WORK TO COMPLETE:
Which lines in the records below contain the word "notre"? Report each of them.

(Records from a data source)
*-*-*

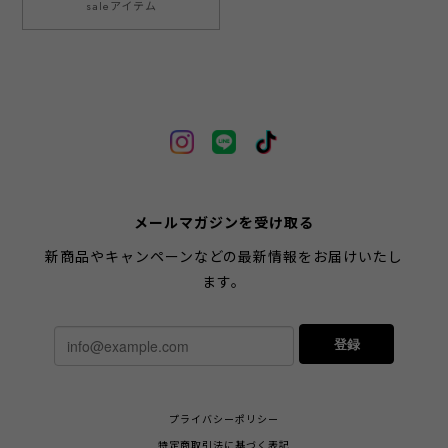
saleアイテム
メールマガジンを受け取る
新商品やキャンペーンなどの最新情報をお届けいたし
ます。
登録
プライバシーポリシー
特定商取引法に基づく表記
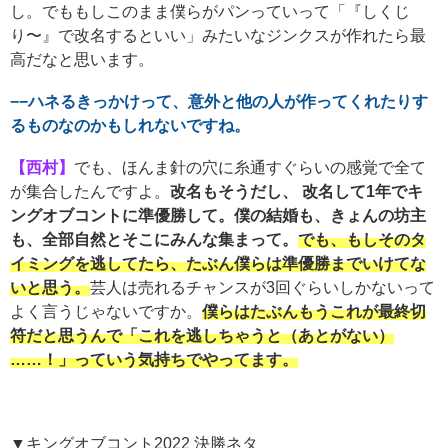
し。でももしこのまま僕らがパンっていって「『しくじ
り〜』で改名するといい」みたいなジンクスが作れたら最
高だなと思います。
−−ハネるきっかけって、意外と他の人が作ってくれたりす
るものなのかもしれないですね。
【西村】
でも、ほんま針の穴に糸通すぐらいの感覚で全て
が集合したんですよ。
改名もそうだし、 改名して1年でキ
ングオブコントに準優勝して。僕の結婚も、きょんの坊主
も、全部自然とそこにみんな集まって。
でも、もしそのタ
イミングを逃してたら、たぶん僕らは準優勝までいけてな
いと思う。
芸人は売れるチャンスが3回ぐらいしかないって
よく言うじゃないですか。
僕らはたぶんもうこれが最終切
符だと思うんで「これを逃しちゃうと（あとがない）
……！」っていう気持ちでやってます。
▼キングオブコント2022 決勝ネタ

*-*-*

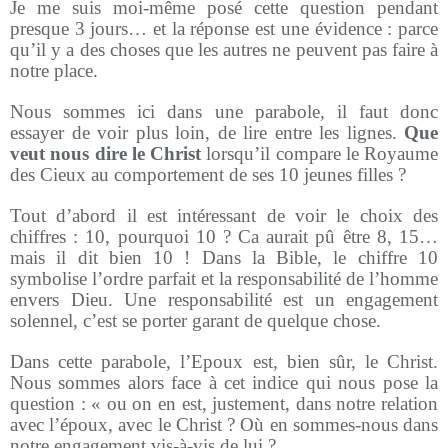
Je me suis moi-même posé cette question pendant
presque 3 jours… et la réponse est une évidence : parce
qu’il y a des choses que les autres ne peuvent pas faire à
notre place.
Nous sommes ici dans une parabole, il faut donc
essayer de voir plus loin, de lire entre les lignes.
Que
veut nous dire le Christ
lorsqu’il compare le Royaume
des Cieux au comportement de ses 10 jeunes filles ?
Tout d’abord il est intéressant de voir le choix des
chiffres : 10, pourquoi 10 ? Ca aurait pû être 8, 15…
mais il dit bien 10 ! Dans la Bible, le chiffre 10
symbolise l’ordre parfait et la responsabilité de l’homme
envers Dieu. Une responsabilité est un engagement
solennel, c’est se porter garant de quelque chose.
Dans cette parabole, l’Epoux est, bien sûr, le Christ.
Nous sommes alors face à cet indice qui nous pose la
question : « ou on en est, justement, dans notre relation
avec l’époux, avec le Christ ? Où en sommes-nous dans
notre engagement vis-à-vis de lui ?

*-*-*

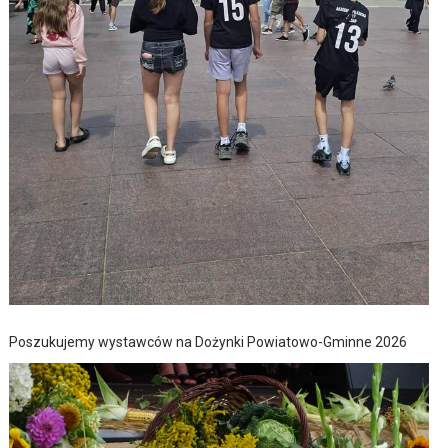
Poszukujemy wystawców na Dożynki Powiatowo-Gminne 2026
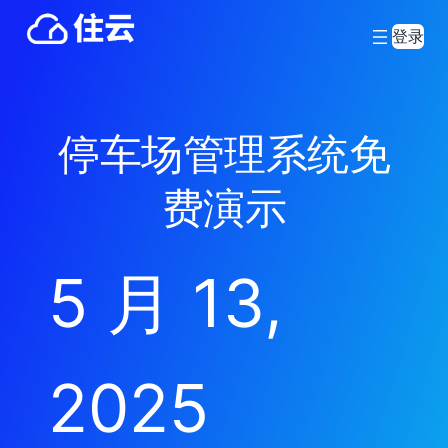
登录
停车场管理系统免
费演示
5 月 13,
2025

*-*-*

RESPONSE AREA:
notre place.
question : « ou on en est, justement, dans notre relation
notre engagement vis-à-vis de lui ?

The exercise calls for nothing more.